Eu sabia pronunciar essa palavra sem errar. Os mais velhos me pediam para repetir. Eu me prestava cheio de orgulho: cinquenta vezes sem tropeçar. Ganhava balas e pirulitos para me exibir. Meu pai bolou uma fórmula que eu repetia quando todos se reuniam para jogar cartas:

– O abigeato é o crime do abigeatário, que faz do peão um salafrário.

 Era a glória. Até em corridas de cavalo, as carreiras, eu era chamado para exibições antes dos páreos. Por mais recompensas, eu definia abigeato, abigeatário e salafrário. A massa exultava. Apostavam dinheiro que eu erraria na quinta, na vigésima, nalguma vez. Eu era como certos cavalos que nunca perdiam. Um malandro tentou me ensinar a errar propositadamente para não desestimular os apostadores.

Toda sexta-feira, extenuado, meu pai precisava exercer o seu poder máximo. Vinha uma comissão pedir autorização para um baile de galpão. Dançava-se a noite inteira ao som da sanfona do alemão Schultz, chamado de Seu Chutes ou de Mario Zan de Palomas, capaz de tocar oito horas sem fumar, apenas tomando goles de cerveja.

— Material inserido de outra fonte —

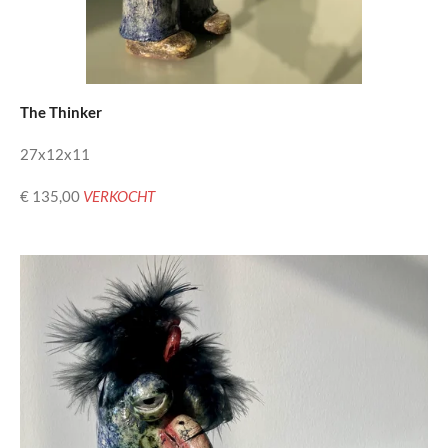
The Thinker
27x12x11
€ 135,00
VERKOCHT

– Não. Nada de baile – dizia meu pai.

      Não queria passar a noite policiando os costumes e as brigas dos bêbados. A comissão recorria. Minha mãe reunia o conselho das esposas. Minha irmã mais velha fazia pressão em nome das amigas. Depois de algumas reuniões, minha mãe cochichava alguma coisa no ouvido do meu pai, que ficava vermelho de raiva. Devia ser uma ameaça terrível.

– Tá bom, vai ter baile, mas só até a meia-noite.

– Até as duas da manhã – avisava minha mãe.

      Amanhecia-se dançando. Dizem que Seu Chutes tocava sempre a mesma música em ritmos diferentes. Nas rodas de mate, discutia-se:

– Se o ritmo é diferente, ainda é a mesma música?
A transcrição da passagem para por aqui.